- [TASK GOAL]: Beginning at the line containing "対象商品が30％OFF！ SPRING & SUMMER クリアランスセール" in the material below and ending at the line containing "оформлення замовлення.", return each line exactly and add nothing.

- [DATA SECTION]:
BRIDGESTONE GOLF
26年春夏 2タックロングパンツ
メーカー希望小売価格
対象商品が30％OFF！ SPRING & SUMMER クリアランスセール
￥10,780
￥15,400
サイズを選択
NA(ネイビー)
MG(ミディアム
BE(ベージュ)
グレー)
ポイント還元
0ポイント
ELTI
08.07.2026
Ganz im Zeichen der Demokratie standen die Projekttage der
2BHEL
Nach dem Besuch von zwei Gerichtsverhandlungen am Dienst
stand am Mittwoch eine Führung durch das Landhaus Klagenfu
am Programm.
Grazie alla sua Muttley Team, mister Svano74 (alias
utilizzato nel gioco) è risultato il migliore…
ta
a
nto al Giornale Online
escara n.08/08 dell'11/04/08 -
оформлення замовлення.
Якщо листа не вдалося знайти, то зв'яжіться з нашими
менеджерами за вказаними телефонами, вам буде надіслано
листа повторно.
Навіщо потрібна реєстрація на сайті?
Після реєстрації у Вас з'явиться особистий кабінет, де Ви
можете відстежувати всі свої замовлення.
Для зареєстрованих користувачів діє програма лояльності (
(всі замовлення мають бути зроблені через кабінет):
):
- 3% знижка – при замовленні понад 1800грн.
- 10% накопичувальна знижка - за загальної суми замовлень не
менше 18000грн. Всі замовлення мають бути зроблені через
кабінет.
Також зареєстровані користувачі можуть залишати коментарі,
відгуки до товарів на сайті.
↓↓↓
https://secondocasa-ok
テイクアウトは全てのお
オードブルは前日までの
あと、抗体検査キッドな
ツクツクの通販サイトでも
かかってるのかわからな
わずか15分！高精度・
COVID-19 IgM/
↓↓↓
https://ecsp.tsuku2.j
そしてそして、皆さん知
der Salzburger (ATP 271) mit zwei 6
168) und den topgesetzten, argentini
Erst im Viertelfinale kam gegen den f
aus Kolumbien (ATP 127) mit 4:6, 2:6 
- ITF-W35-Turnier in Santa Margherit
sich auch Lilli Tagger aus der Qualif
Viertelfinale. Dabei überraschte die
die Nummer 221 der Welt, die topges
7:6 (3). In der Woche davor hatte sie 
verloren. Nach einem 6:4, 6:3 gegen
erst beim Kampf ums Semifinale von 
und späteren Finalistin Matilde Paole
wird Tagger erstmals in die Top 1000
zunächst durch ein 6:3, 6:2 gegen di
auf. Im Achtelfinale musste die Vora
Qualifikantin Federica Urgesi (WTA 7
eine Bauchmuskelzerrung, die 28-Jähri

- [WRITTEN RESPONSE]:
対象商品が30％OFF！ SPRING & SUMMER クリアランスセール
￥10,780
￥15,400
サイズを選択
NA(ネイビー)
MG(ミディアム
BE(ベージュ)
グレー)
ポイント還元
0ポイント
ELTI
08.07.2026
Ganz im Zeichen der Demokratie standen die Projekttage der
2BHEL
Nach dem Besuch von zwei Gerichtsverhandlungen am Dienst
stand am Mittwoch eine Führung durch das Landhaus Klagenfu
am Programm.
Grazie alla sua Muttley Team, mister Svano74 (alias
utilizzato nel gioco) è risultato il migliore…
ta
a
nto al Giornale Online
escara n.08/08 dell'11/04/08 -
оформлення замовлення.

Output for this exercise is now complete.